Part 2: Virtual Environment
python3 -m venv ~/thor_env
source ~/thor_env/bin/activate
pip install uv
Part 3: Install Pytroch (SBSA Wheels)

Standard PyPI wheels will not work. Use the Jetson-specific index:

uv pip install torch torchvision torchaudio \
  --index-url https://pypi.jetson-ai-lab.io/sbsa/cu130

This installs PyTorch compiled against CUDA 13.0 (not 12). Then install NVIDIA Performance Libraries for the Grace GPU:

uv pip install nvpl

This creates `~/thor_env/lib/python3.12/site-packages/nvpl/lib/` with CPU math libraries (BLAS, LAPACK, FFT, etc.).
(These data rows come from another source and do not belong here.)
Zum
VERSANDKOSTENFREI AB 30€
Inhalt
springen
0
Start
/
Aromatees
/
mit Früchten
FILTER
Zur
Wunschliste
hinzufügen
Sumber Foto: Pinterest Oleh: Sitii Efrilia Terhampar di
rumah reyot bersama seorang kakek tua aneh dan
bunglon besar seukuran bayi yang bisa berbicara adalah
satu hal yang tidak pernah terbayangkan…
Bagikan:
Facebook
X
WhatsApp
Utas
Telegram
We will also use this directory as a convenient place to drop the missing CUDA library.

What are SBSA libraries?

SBSA wheels refer to wheels(~ Wheels are precompiled packages that can be easily installed on various platforms, including ARM and x86 architectures) that are compatible with the Server Base System Architecture (SBSA), which is a hardware system architecture based on the Arm 64-bit architecture. These wheels are used in various applications, including CUDA programming and Jetson containers. The wheels are distributed in different formats such as deb, tar.xz, or wheels, and are available on platforms like GitHub and PyPi. The SBSA wheels are designed to ensure compatibility with the SBSA specification, which is crucial for system architecture compliance.
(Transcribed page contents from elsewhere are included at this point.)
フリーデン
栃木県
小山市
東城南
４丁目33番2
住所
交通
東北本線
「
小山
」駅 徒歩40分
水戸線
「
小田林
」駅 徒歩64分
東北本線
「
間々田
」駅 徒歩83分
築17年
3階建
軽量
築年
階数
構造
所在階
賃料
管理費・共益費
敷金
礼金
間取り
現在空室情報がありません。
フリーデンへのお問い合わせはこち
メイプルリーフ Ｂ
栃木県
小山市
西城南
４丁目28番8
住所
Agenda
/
Part 4: The Critical Fix — Inject CUDA 12 Libraries

PyTorch’s libtorch_cuda.so has a hard NEEDED dependency on libcudss.so.0. This library is not shipped with the system CUDA 13.0 toolkit and is not bundled in the PyTorch wheel. Without it, PyTorch cannot initialize CUDA at all.

Additionally, libcudss.so.0 itself depends on libcublas.so.12  and  libcublasLt.so.12. The system only has .so.13 versions, and symlinks don’t work — the ELF version symbols inside .so.13 do not satisfy .so.12 requirements. You need the real CUDA 12 binaries.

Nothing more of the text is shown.